Lesson 3: Neurosis
14 - Brainwashing
The human mind is a complex and fascinating processor and creator of ideas. A person’s mind functions uniquely and has a direct impact on who he or she is personality. For these reasons, the progressive societies of the world find the idea of forcibly controlling someone else’s mind very abhorrent and unethical. This position about mind control has not always been endorsed, even in our own society. Certainly during wartime, these high ideals denouncing the use of mind control were not followed.
For example, during the Korean War in the early 1950s, communist powers used brainwashing or mind control as a weapon against captured prisoners. The idea was to destroy the individual’s personality and beliefs, and then reprogram or implant new ideas that were in line with the “enemy’s beliefs”. It is a very vicious way of influencing people and causing them to abandon the philosophy of life they voluntarily chose as they became adults.

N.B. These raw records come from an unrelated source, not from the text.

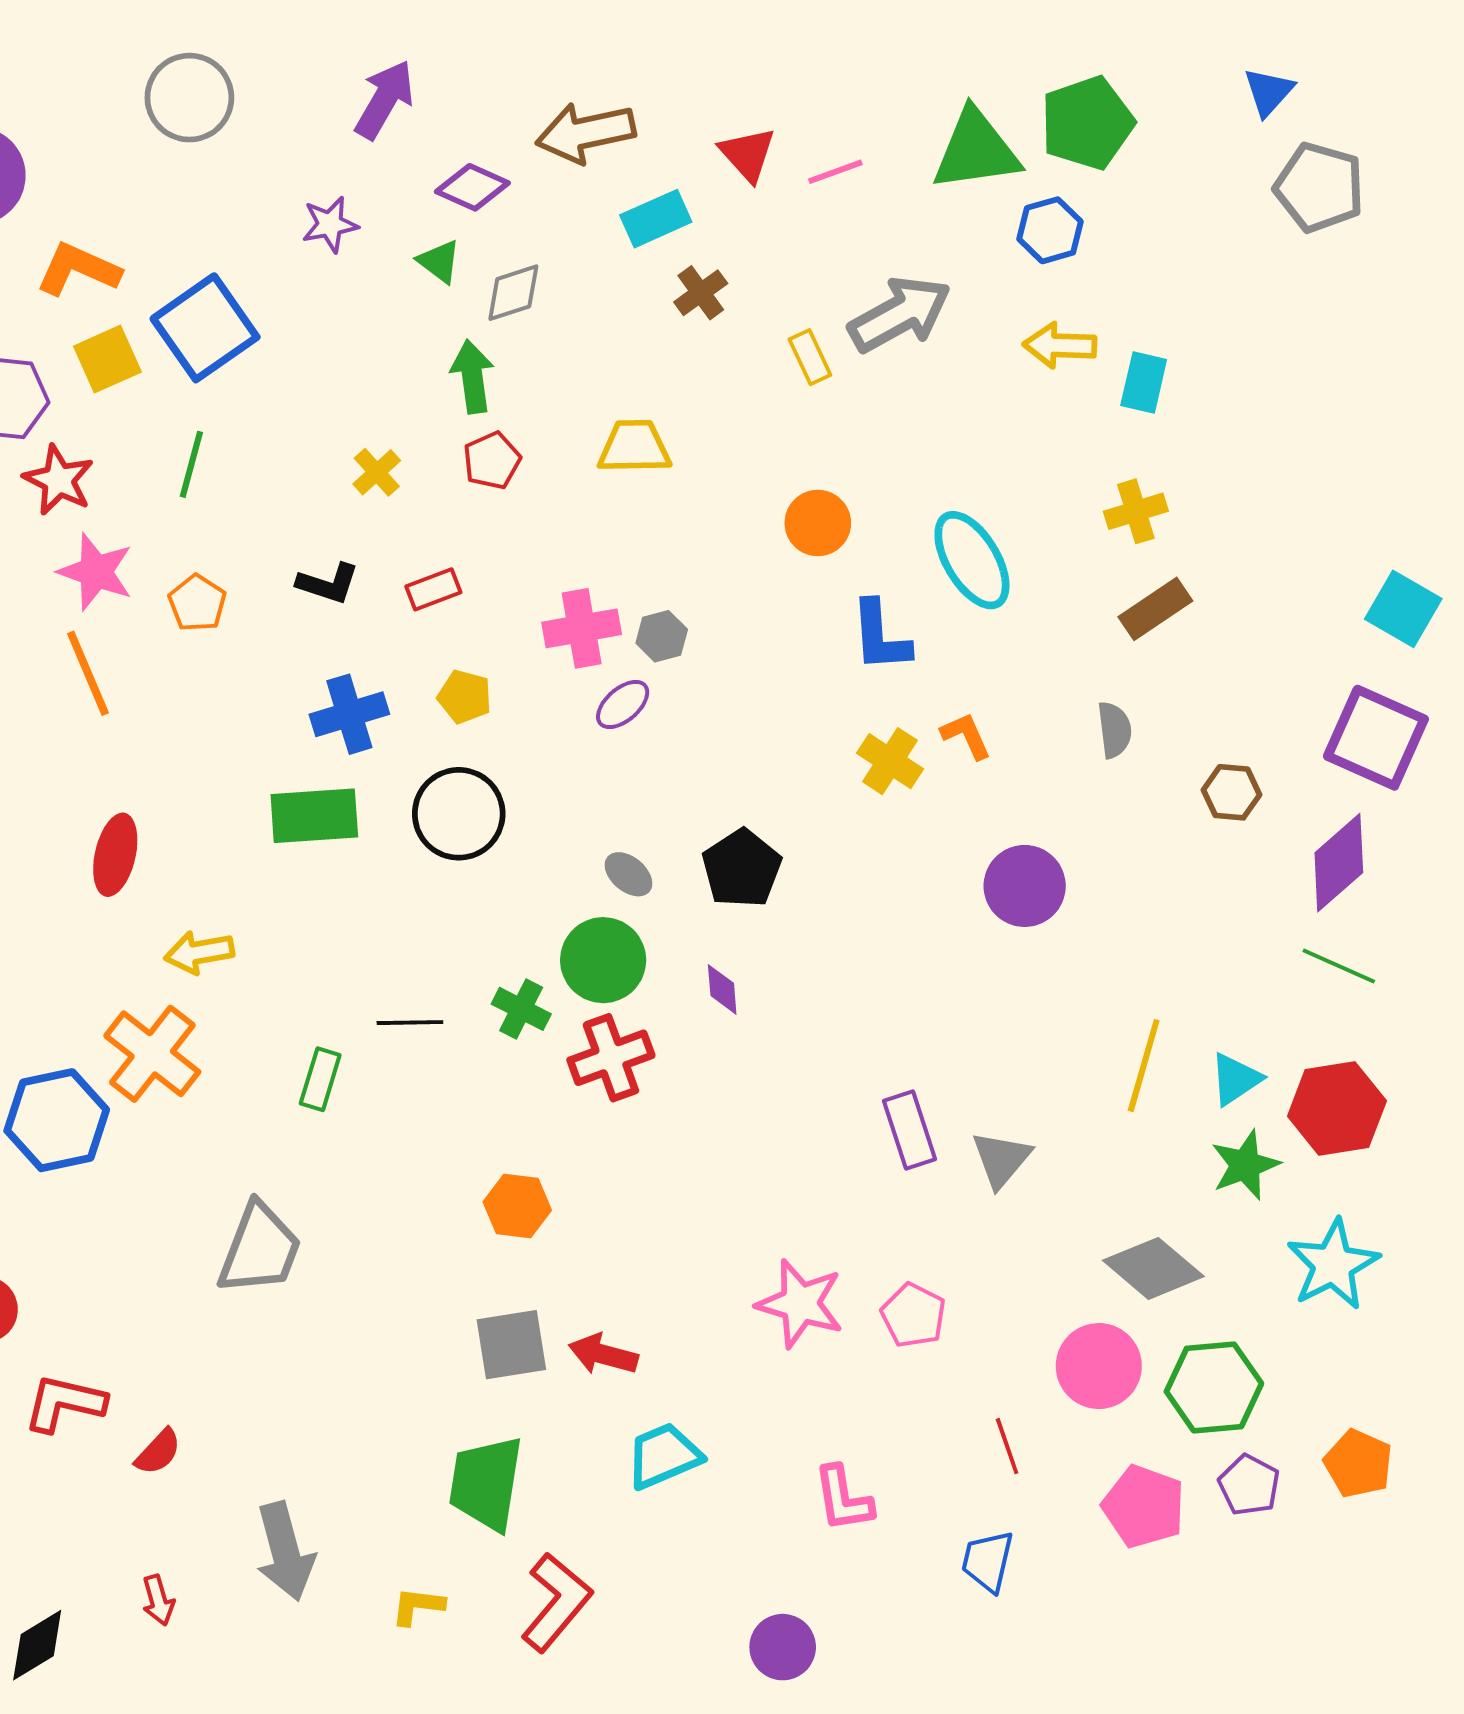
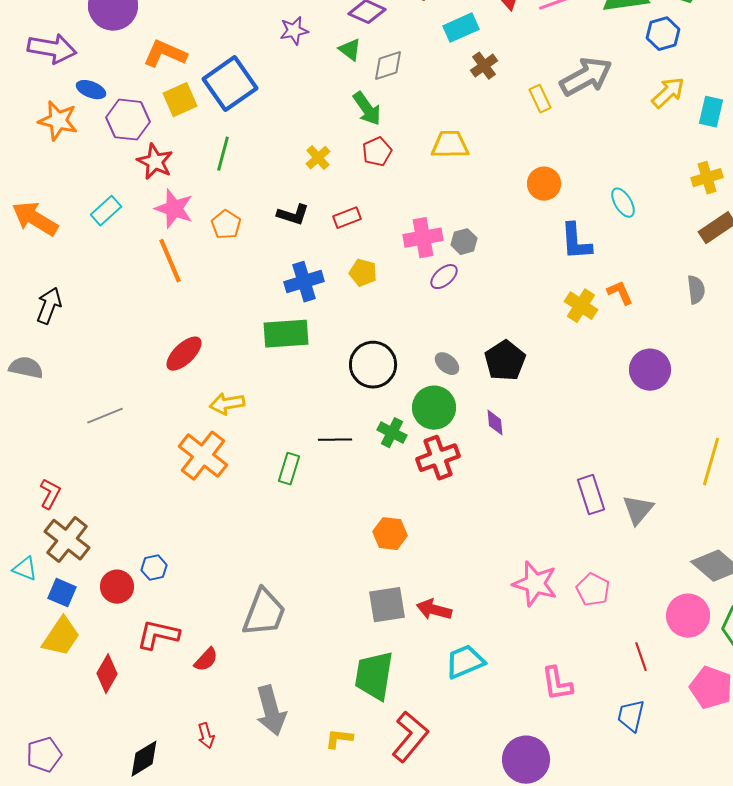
yellow arrow: (1060, 345) -> (668, 93), turned 135
green arrow: (472, 377) -> (367, 109), turned 153
cyan ellipse: (972, 560) -> (623, 203), size x0.6
black circle: (459, 814) -> (373, 365), moved
red ellipse: (115, 855) -> (184, 354), turned 33
blue hexagon: (57, 1120) -> (154, 568), moved, size x0.5
gray trapezoid: (260, 1249) -> (264, 613), moved
purple circle: (783, 1647) -> (526, 760), size x1.4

The Central Intelligence Agency (CIA) of the United States government decided that they should experiment and collect data about brainwashing so that they, too, could use this means of control. They asked a psychologist at a Montreal institute if he would collect information on mind control that would be useful to them. Canadians who came to the clinic for help with their psychological problems were used in the mind control experiments without their consent or their knowledge.
What sorts of maltreatment did these mentally ill patients suffer? The first step was to de-pattern or, rather, destroy the person’s original personality. Then, the patients would be vulnerable to new ideas and beliefs that could be implanted. Erasing the patients’ original ideas was accomplished by forcing them to live under strict environmental control. Some were given the hallucinogenic drug, LSD. Some were controlled by forcing them to sleep for long periods of time—even days, by administering drugs or using insulin injections to create a coma. High-voltage shock therapy was another method applied to control and alter the personalities of depressed patients. Another technique used to subdue patients was called psychic driving, which means that the person had to listen to tape recordings with repetitive messages until they ceased resisting. In some cases combinations of these treatments were applied.
Were the brainwashing experiments successful in accomplishing the task of controlling the minds’ of the people unfortunate enough to become patients or rather victims of such treatment? Most people in the program experienced permanent harm from the unethical methods used against them to alter their personalities and beliefs. Some lost many of their early memories; many experienced lasting nightmares from the treatment they received at the Montreal clinic. These people and their families have sought justice by bringing lawsuits against the CIA for initiating such a destructive program. The patients have received payment, but that does not compensate for the terrible damage to their minds and to their self-concepts.